All lines from the one with "Novedades (737, 1097)" through the last line of the data below should be copied exactly; please add nothing.

*** Opening of Data for analysis ***

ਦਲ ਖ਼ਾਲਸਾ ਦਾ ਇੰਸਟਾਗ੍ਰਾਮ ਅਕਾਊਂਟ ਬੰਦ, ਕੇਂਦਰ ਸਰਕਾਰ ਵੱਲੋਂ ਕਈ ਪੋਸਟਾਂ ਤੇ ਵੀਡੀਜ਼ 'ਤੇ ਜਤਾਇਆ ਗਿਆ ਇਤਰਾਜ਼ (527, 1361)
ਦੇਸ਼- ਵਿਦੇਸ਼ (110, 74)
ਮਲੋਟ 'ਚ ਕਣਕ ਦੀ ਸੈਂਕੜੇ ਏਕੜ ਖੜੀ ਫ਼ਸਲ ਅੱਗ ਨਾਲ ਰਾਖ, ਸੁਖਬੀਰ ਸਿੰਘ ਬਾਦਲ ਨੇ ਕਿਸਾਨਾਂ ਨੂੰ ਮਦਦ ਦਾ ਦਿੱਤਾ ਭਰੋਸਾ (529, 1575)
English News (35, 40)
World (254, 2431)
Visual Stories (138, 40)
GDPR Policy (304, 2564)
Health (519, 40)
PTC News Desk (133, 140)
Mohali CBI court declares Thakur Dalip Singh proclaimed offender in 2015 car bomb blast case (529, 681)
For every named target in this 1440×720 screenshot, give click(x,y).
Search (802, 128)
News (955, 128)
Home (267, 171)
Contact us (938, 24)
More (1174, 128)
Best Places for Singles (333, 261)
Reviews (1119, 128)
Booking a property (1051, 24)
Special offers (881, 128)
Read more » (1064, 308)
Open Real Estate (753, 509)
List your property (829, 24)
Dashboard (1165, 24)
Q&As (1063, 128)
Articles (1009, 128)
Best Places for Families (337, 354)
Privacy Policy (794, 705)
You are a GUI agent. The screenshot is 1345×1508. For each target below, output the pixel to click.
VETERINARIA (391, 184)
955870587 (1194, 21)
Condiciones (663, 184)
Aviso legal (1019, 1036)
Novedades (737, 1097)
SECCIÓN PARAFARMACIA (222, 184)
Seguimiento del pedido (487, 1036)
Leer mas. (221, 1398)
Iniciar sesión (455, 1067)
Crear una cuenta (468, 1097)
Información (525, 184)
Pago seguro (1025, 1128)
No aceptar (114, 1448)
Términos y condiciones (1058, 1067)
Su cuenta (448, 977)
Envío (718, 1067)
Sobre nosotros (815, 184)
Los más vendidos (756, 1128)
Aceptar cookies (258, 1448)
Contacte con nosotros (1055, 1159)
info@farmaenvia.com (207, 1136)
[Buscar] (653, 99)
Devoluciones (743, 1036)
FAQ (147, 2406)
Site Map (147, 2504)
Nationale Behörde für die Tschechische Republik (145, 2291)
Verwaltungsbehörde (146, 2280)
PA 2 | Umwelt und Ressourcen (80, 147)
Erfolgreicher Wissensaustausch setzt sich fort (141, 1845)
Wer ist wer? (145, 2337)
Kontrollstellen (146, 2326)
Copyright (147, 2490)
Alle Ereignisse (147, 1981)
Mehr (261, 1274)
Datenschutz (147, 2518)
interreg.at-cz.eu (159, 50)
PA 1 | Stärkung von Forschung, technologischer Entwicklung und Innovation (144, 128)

*** Close of Data for analysis ***

:: Output of the task ::
Novedades (737, 1097)
SECCIÓN PARAFARMACIA (222, 184)
Seguimiento del pedido (487, 1036)
Leer mas. (221, 1398)
Iniciar sesión (455, 1067)
Crear una cuenta (468, 1097)
Información (525, 184)
Pago seguro (1025, 1128)
No aceptar (114, 1448)
Términos y condiciones (1058, 1067)
Su cuenta (448, 977)
Envío (718, 1067)
Sobre nosotros (815, 184)
Los más vendidos (756, 1128)
Aceptar cookies (258, 1448)
Contacte con nosotros (1055, 1159)
info@farmaenvia.com (207, 1136)
[Buscar] (653, 99)
Devoluciones (743, 1036)
FAQ (147, 2406)
Site Map (147, 2504)
Nationale Behörde für die Tschechische Republik (145, 2291)
Verwaltungsbehörde (146, 2280)
PA 2 | Umwelt und Ressourcen (80, 147)
Erfolgreicher Wissensaustausch setzt sich fort (141, 1845)
Wer ist wer? (145, 2337)
Kontrollstellen (146, 2326)
Copyright (147, 2490)
Alle Ereignisse (147, 1981)
Mehr (261, 1274)
Datenschutz (147, 2518)
interreg.at-cz.eu (159, 50)
PA 1 | Stärkung von Forschung, technologischer Entwicklung und Innovation (144, 128)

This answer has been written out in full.